Instructions for the task: Without any images, output the records below verbatim.

-------- Data for the task --------

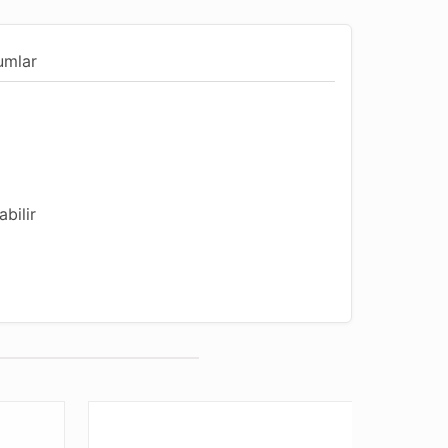
umlar
bilir
abilir.
umuşaktır.
ortamına taşınmaktadırlar. Milyonlarca sene
ç ve sıcaklık etkenleriyle sertleşerek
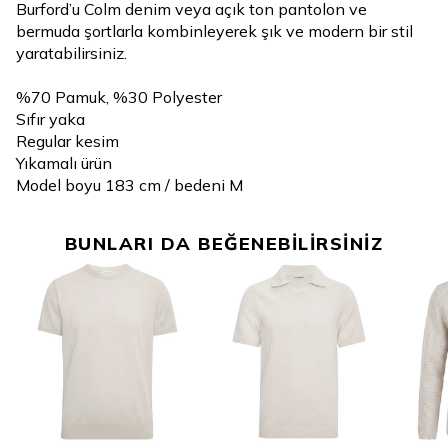
Burford’u Colm denim veya açık ton pantolon ve
bermuda şortlarla kombinleyerek şık ve modern bir stil
yaratabilirsiniz.
%70 Pamuk, %30 Polyester
Sıfır yaka
Regular kesim
Yıkamalı ürün
Model boyu 183 cm / bedeni M
BUNLARI DA BEĞENEBİLİRSİNİZ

--------

Solution to the exercise:
umlar
bilir
abilir.
umuşaktır.
ortamına taşınmaktadırlar. Milyonlarca sene
ç ve sıcaklık etkenleriyle sertleşerek
Burford’u Colm denim veya açık ton pantolon ve
bermuda şortlarla kombinleyerek şık ve modern bir stil
yaratabilirsiniz.
%70 Pamuk, %30 Polyester
Sıfır yaka
Regular kesim
Yıkamalı ürün
Model boyu 183 cm / bedeni M
BUNLARI DA BEĞENEBİLİRSİNİZ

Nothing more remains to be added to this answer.